Read Chris Edwards and Ike Brannon’s recent article in the National Post, “Barack Obama’s Keynesian Mistake,” to learn more about the economic principles underlying the stimulus plan.

You can also watch senior fellow Alan Reynolds discuss the stimulus plan on CNN, Fox News and listen to his latest interview on the false consensus for stimulus.

If you think the word “stimulus” is a misnomer given the actual contents of the bill, then you’re not alone. Cato executive vice president David Boaz and senior fellow Daniel J. Mitchell discuss why the plan should not be termed a “stimulus.”

If you run a blog or Web site and want to take a stand against this massive government intervention plan, go to cato​.org/​f​i​s​c​a​l​r​e​ality and click “Spread the word.” We have created an online widget that you can post on your Web site that will show your readers that you do not agree with the stimulus plan.

The Washington Post Magazine Takes Another Look at the Berwyn Heights Tragedy and the Drug War

In an article in The Washington Post Magazine, author April Witt recounts the day police stormed into the home of Berwyn Heights, Md., mayor Cheye Calvo on a botched drug raid, killed his two dogs and held him and his mother‐​in‐​law at gun point.
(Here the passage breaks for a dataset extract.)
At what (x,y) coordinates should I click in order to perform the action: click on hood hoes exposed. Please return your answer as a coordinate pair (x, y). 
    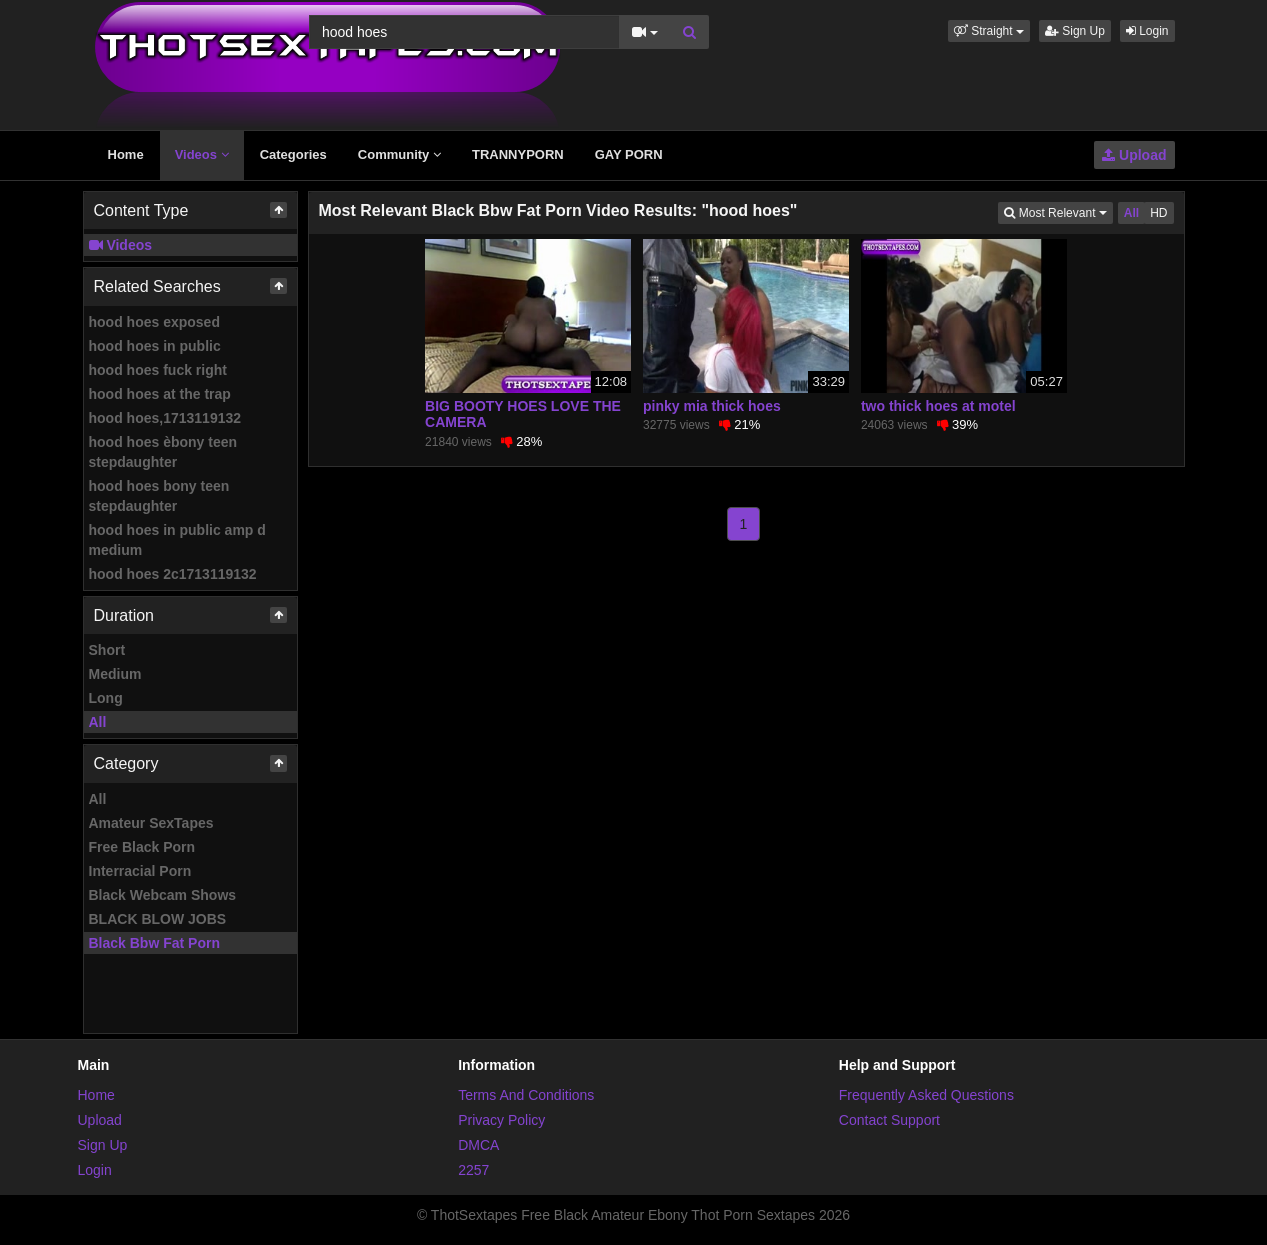
    Looking at the image, I should click on (154, 322).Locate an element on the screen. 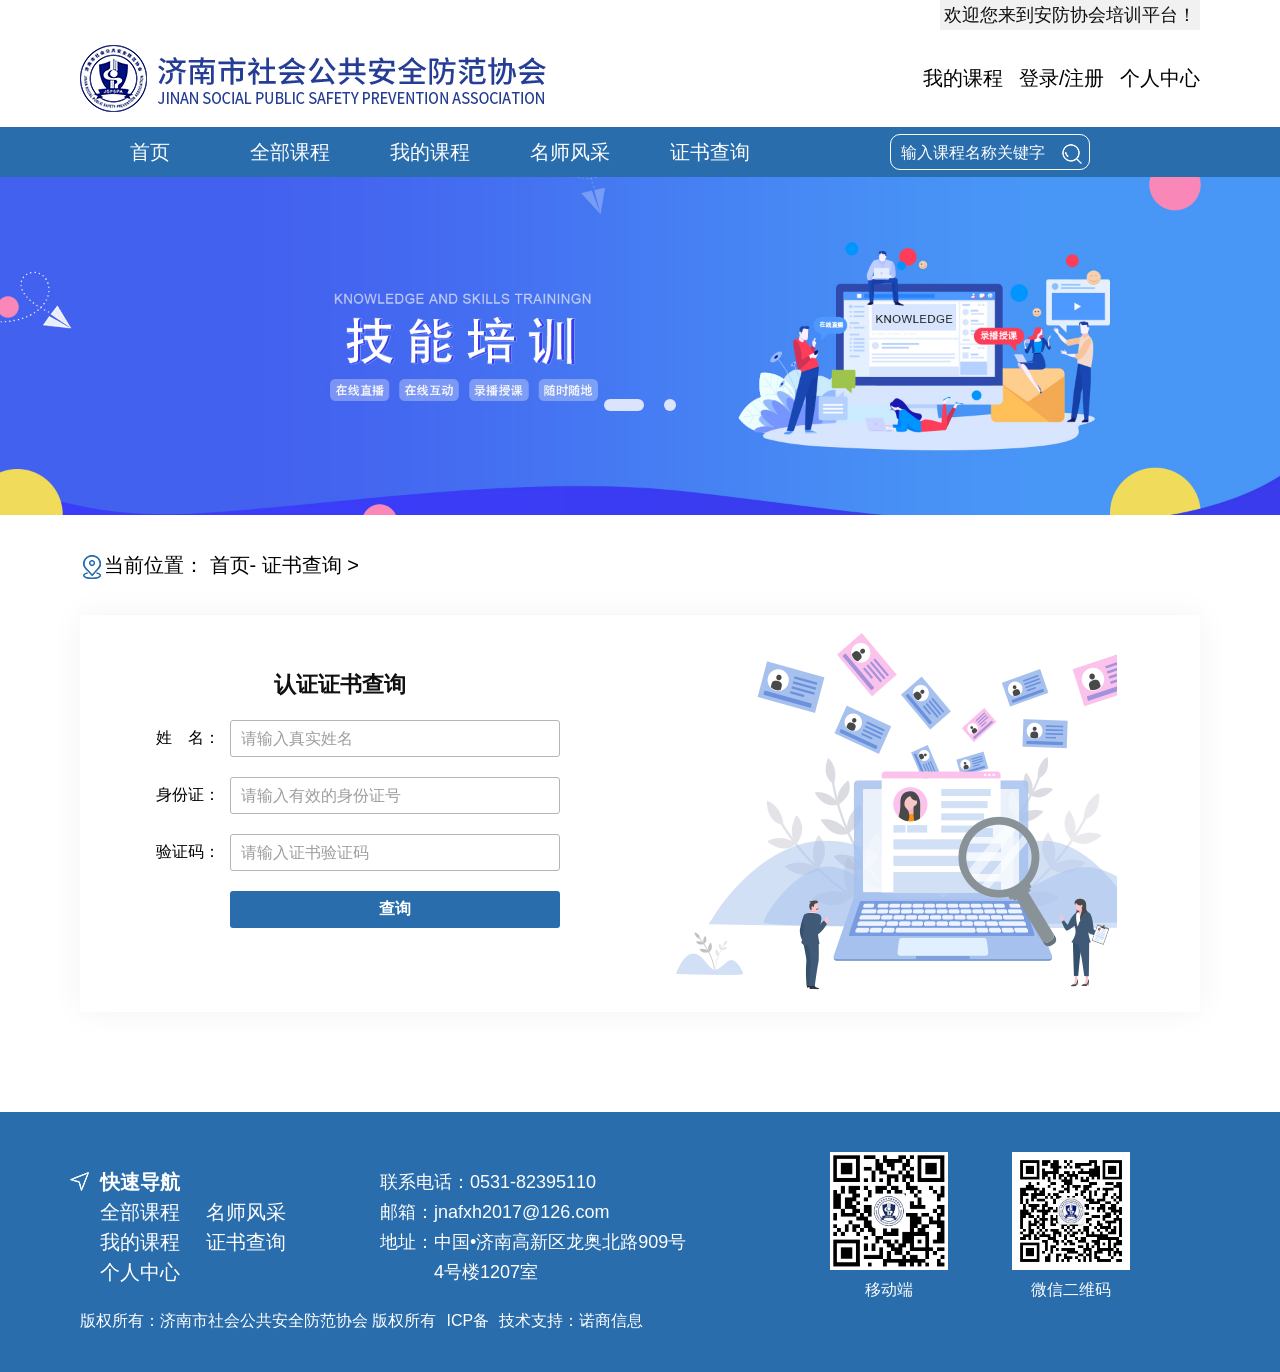 The image size is (1280, 1372). 名师风采 is located at coordinates (570, 152).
Police said they conducted the raid because a package containing marijuana had been delivered to Calvo’s doorstep earlier that day. It was later found that Calvo had nothing to do with the suspicious package.

Over the past 25 years, police agencies throughout the United States have increasingly become militaristic, using no‐​knock raids to carry out routine police work. But how far is too far? In the Washington Post article, Witt cites a Cato paper, “Overkill: The Rise of Paramilitary Raids Across America,” in which former Cato policy analyst Radley Balko examines the increasing role of military tactics in domestic police work, especially when involving drug enforcement.

Calvo spoke at a Cato forum in September, where he told his story about that day.

In Mexico, the drug war has had an even worse outcome than in the United States. While the Mexican government attempts to quell the illegal drug trade, violence has broken out along the border. Signs indicate that it will only continue to get worse. In a new Cato policy analysis, vice president for defense and foreign policy studies Ted Galen Carpenter says the only way to slow the violence is to abandon the prohibitionist model of the drug problem.

“As long as the prohibitionist strategy is in place, the huge black market premium in illegal drugs will continue, and the lure of that profit, together with the illegality, guarantees that the most ruthless, violence‐​prone elements will dominate the trade,” Carpenter writes. “Ending drug prohibition would de‐​fund the criminal trafficking organizations and reduce their power.”